Narni, il corteo storico della Corsa all’Anello incanta per la 50esima volta

NARNI – Il copione recitato a memoria, le parti interpretate alla perfezione, i ruoli impersonati senza sbavature. Il corteo storico della Corsa all’Anello non ha tradito le attese e nella notte del 12 maggio ha sfilato senza tentennamenti e con sicurezza per tutto il percorso del centro storico. La rievocazione delle processioni che nel 1370 venivano organizzate in onore del patrono San Giovenale anche quest’anno è riuscita perfettamente onorando questo 50ennale che vedrà oggi pomeriggio, 13 maggio, al San Girolamo consumare il suo epilogo nella sfida equestre fra Mezule, Fraporta e Santa Maria. La serata del 12, trasportatasi poi fino ad oltre la mezzanotte, era iniziata poco dopo le 21 con il concentramento dei cortei dei tre terzieri davanti al Palazzo del Podestà e del Palazzo dei Priori.

La nuova illuminazione pubblica è risultata esaltante perché ha permesso al pubblico presente fra l’inizio di Piazza dei Priori e lungo tutta Via Garibaldi, di vedere sotto un’altra luce, è proprio il caso di dirlo, l’asciutta magnificenza dei costumi. Un vantaggio importante anche per i fotografi e i video operatori presenti in gran numero e ai quali l’ente Corsa ha permesso, insieme ai giornalisti presenti, di seguire il corteo in tutto il suo percorso per poter scattare foto, girare immagini e raccogliere impressioni e particolari in maniera più puntuale. Oltre settecento i costumanti radunati in piazza in attesa del via ufficiale dato dalle autorità comunali tra cui sfilavano anche il sindaco, Francesco de Rebotti, il presidente del Consiglio comunale, Giovanni Rubini, i membri della giunta e alcuni rappresentanti del Consiglio comunale.

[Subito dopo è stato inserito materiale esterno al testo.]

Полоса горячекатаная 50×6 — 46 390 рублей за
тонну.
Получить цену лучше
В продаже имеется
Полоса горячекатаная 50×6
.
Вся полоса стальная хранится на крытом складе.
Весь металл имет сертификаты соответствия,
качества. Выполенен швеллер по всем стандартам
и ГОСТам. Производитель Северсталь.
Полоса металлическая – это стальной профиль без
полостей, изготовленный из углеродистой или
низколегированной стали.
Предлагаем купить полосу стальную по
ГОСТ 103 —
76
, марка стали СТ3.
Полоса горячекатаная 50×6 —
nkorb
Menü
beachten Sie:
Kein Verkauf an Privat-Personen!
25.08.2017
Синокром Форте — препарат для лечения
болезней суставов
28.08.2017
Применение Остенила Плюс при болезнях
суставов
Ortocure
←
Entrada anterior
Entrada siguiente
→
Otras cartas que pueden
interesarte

Un po’ emozionata Sunna Neuféglise, la modella ed attrice olandese scelta quest’anno come madrina del corteo storico per i 50 anni della Corsa all’Anello, sicuro e senza problemi invece il pluricampione di scherma Alessio Foconi ormai diventato un habituè della festa e del corteo. Proprie il gruppo delle autorità, come tradizione vuole, ha aperto la sfilata 2018, dopo di esso il terziere Santa Maria, quindi Fraporta e infine Mezule, rispettando fedelmente, come regolamento vuole, l’ordine d’arrivo della corsa al San Girolamo dell’anno precedente. Senza cambiamenti ovviamente il percorso: Piazza dei Priori, Via Vittorio Emanuele, Via XX Settembre, Piazza Garibaldi, Via Garibaldi, di nuovo Piazza dei Priori e poi Via Mazzini, Via Gattamelata, Piazza Trento e di nuovo in Via Garibaldi da dove poi ciascun terziere ha preso la via di casa chiudendo ufficialmente il corteo del cinquantenario.

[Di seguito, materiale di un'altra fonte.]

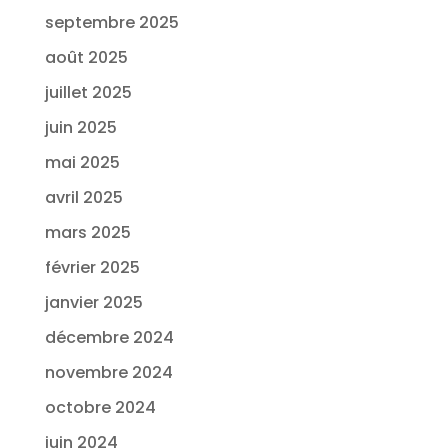
septembre 2025
août 2025
juillet 2025
juin 2025
mai 2025
avril 2025
mars 2025
février 2025
janvier 2025
décembre 2024
novembre 2024
octobre 2024
juin 2024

Un programma più corto rispetto al solito perché i nuovi piani di sicurezza hanno eliminato l’esibizione degli sbandieratori in Piazza dei Priori, appuntamento tradizionale ma che è stato cancellato per via delle troppe persone che si riversano nelle piazze al termine della sfilata. Folto il pubblico anche quest’anno arrivato con le navette grazie ai nuovi sistemi di collegamento. Il piano sicurezza ha imposto una nuova dislocazione degli spettatori che è sembrata maggiormente ordinata e precisa. Gli steward sono inoltre stati dotati di contapersone per cui per la prima volta nella storia della festa di San Giovenale si saprà con buona approssimazione quanta gente ha assistito al corteo.

  

La corsa di oggi e le sfide – Andata in archivio la sfilata si pensa solo alla corsa al campo. Fatti i sorteggi per le tornate. Alla prima si scontreranno Diego Cipiccia di Santa Maria su Carlotta Spirit, Daniele Scarponi di Mezule su Mearas e Alessandro Scoccione di Fraporta su London Eye. La seconda tornata mette di fronte Mirko Concetti (Mezule) su Selavalava, Massimo Gubbini (Fraporta) su Deltakar e Marco Diafaldi (Santa Maria) su Pianeta. Alla terza infine Ernesto Santirosi (Mezule) su No Trip For Cats, Luca Paterni (Fraporta) su Mazzini e Tommaso Suadoni (Santa Maria) su Review Blanc.